═════ The input ═════

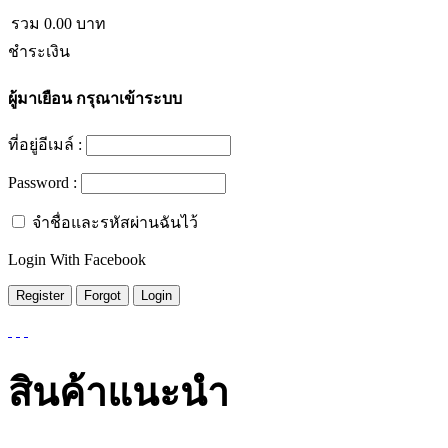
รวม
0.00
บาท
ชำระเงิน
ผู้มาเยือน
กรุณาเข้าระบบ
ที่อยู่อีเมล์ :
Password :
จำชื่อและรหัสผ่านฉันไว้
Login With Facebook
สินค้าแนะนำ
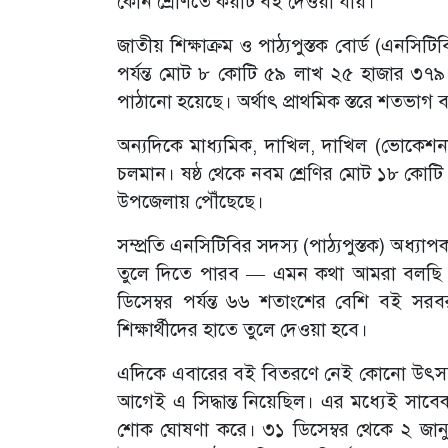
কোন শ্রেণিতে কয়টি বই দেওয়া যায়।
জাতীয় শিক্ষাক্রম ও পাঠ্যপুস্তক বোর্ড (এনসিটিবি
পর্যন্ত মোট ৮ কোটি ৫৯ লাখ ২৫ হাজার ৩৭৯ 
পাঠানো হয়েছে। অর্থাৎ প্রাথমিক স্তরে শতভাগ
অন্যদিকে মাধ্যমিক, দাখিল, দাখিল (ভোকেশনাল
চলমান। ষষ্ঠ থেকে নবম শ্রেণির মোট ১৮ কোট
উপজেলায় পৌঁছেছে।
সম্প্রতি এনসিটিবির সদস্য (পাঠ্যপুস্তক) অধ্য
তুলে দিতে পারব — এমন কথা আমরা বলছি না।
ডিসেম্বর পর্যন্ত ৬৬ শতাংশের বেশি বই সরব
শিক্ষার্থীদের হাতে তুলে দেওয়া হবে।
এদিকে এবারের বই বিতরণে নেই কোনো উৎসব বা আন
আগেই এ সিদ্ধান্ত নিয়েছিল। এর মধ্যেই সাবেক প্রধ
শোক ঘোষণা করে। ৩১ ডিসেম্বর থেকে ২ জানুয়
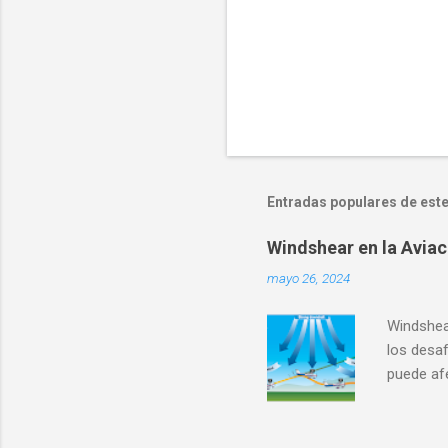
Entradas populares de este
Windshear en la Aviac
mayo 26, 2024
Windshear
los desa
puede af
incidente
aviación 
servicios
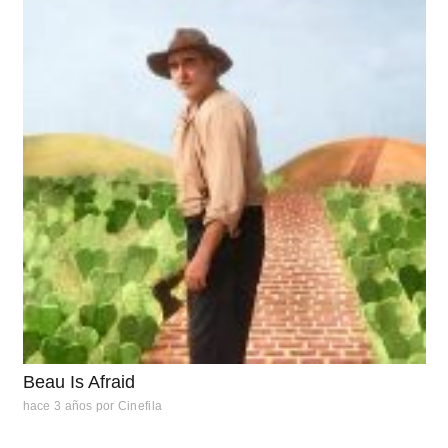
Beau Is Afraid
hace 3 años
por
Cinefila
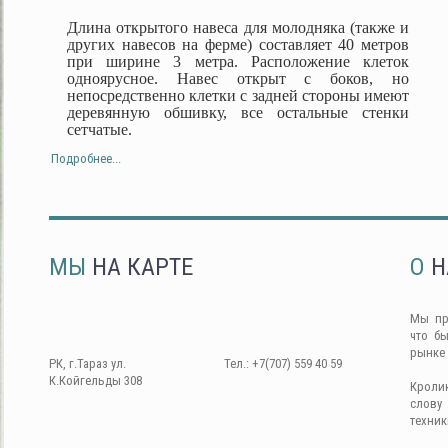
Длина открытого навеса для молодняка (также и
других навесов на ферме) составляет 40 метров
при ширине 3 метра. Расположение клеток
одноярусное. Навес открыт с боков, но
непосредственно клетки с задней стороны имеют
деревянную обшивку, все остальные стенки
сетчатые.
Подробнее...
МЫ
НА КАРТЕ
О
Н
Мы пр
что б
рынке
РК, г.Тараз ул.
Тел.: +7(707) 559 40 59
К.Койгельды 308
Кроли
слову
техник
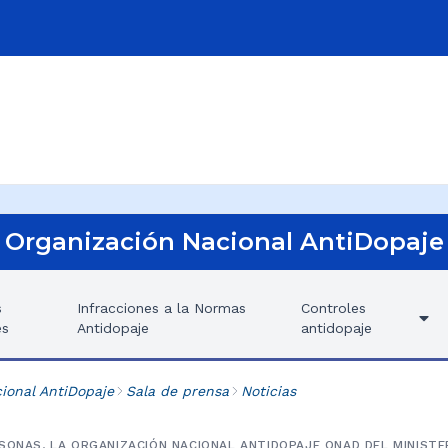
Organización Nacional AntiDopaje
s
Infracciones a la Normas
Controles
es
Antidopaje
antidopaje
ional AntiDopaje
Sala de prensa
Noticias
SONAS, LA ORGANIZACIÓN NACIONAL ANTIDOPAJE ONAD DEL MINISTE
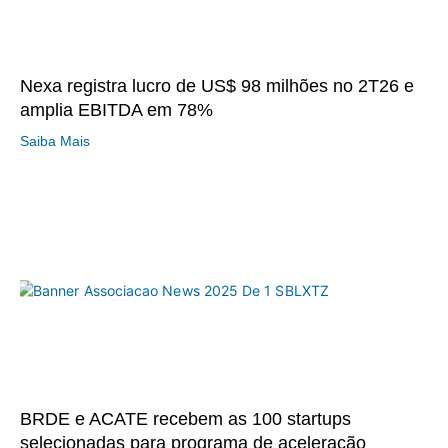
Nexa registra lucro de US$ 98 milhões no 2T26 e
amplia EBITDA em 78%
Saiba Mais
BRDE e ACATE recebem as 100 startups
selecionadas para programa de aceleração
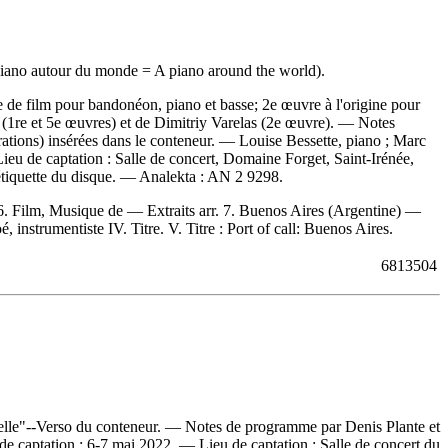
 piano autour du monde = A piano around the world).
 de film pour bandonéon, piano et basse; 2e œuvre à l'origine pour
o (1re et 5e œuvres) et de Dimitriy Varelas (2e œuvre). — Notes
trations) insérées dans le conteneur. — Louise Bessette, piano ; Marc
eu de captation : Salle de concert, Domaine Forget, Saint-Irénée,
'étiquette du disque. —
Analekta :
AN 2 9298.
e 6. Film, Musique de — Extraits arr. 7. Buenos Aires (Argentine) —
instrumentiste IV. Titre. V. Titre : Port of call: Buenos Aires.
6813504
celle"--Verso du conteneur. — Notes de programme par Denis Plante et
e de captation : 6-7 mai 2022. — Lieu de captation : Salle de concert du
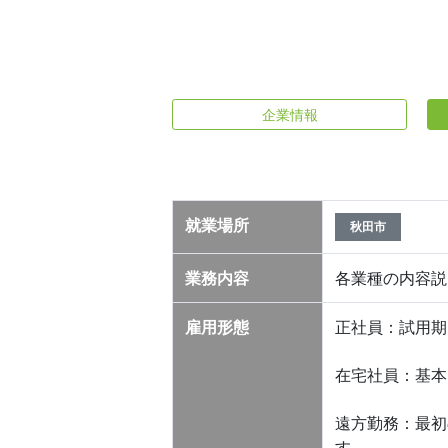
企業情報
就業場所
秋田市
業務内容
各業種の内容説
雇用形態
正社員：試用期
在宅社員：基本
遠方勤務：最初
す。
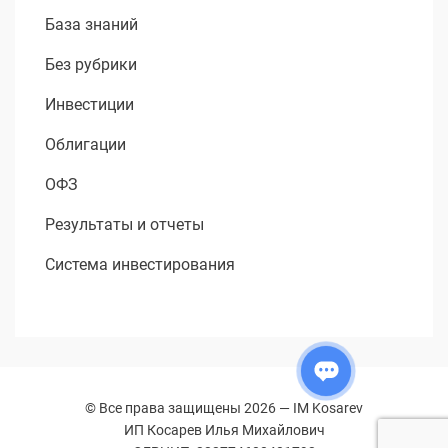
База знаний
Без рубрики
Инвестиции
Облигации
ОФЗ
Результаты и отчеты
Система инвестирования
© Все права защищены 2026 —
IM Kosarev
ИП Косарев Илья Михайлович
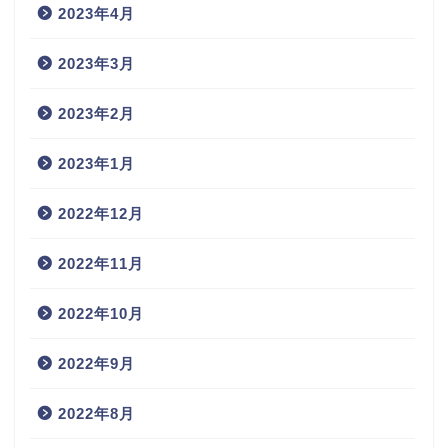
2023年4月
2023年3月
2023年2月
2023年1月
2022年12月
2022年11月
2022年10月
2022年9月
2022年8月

═════

Exercise details - Return the listing above in full and exactly, omitting all pictures.

Task result -
รวม
0.00
บาท
ชำระเงิน
ผู้มาเยือน
กรุณาเข้าระบบ
ที่อยู่อีเมล์ :
Password :
จำชื่อและรหัสผ่านฉันไว้
Login With Facebook
สินค้าแนะนำ
কোন শ্রেণিতে কয়টি বই দেওয়া যায়।
জাতীয় শিক্ষাক্রম ও পাঠ্যপুস্তক বোর্ড (এনসিটিবি
পর্যন্ত মোট ৮ কোটি ৫৯ লাখ ২৫ হাজার ৩৭৯ 
পাঠানো হয়েছে। অর্থাৎ প্রাথমিক স্তরে শতভাগ
অন্যদিকে মাধ্যমিক, দাখিল, দাখিল (ভোকেশনাল
চলমান। ষষ্ঠ থেকে নবম শ্রেণির মোট ১৮ কোট
উপজেলায় পৌঁছেছে।
সম্প্রতি এনসিটিবির সদস্য (পাঠ্যপুস্তক) অধ্য
তুলে দিতে পারব — এমন কথা আমরা বলছি না।
ডিসেম্বর পর্যন্ত ৬৬ শতাংশের বেশি বই সরব
শিক্ষার্থীদের হাতে তুলে দেওয়া হবে।
এদিকে এবারের বই বিতরণে নেই কোনো উৎসব বা আন
আগেই এ সিদ্ধান্ত নিয়েছিল। এর মধ্যেই সাবেক প্রধ
শোক ঘোষণা করে। ৩১ ডিসেম্বর থেকে ২ জানুয়
Entradas populares de este
Windshear en la Aviac
mayo 26, 2024
Windshear
los desa
puede af
incidente
aviación 
servicios
Beau Is Afraid
hace 3 años
por
Cinefila
Длина открытого навеса для молодняка (также и
других навесов на ферме) составляет 40 метров
при ширине 3 метра. Расположение клеток
одноярусное. Навес открыт с боков, но
непосредственно клетки с задней стороны имеют
деревянную обшивку, все остальные стенки
сетчатые.
Подробнее...
МЫ
НА КАРТЕ
О
Н
Мы пр
что б
рынке
РК, г.Тараз ул.
Тел.: +7(707) 559 40 59
К.Койгельды 308
Кроли
слову
техник
Organización Nacional AntiDopaje
s
Infracciones a la Normas
Controles
es
Antidopaje
antidopaje
ional AntiDopaje
Sala de prensa
Noticias
SONAS, LA ORGANIZACIÓN NACIONAL ANTIDOPAJE ONAD DEL MINISTE
Nexa registra lucro de US$ 98 milhões no 2T26 e
amplia EBITDA em 78%
Saiba Mais
BRDE e ACATE recebem as 100 startups
selecionadas para programa de aceleração
 piano autour du monde = A piano around the world).
 de film pour bandonéon, piano et basse; 2e œuvre à l'origine pour
o (1re et 5e œuvres) et de Dimitriy Varelas (2e œuvre). — Notes
trations) insérées dans le conteneur. — Louise Bessette, piano ; Marc
eu de captation : Salle de concert, Domaine Forget, Saint-Irénée,
'étiquette du disque. —
Analekta :
AN 2 9298.
e 6. Film, Musique de — Extraits arr. 7. Buenos Aires (Argentine) —
instrumentiste IV. Titre. V. Titre : Port of call: Buenos Aires.
6813504
celle"--Verso du conteneur. — Notes de programme par Denis Plante et
e de captation : 6-7 mai 2022. — Lieu de captation : Salle de concert du
企業情報
就業場所
秋田市
業務内容
各業種の内容説
雇用形態
正社員：試用期
在宅社員：基本
遠方勤務：最初
す。
База знаний
Без рубрики
Инвестиции
Облигации
ОФЗ
Результаты и отчеты
Система инвестирования
© Все права защищены 2026 —
IM Kosarev
ИП Косарев Илья Михайлович
2023年4月
2023年3月
2023年2月
2023年1月
2022年12月
2022年11月
2022年10月
2022年9月
2022年8月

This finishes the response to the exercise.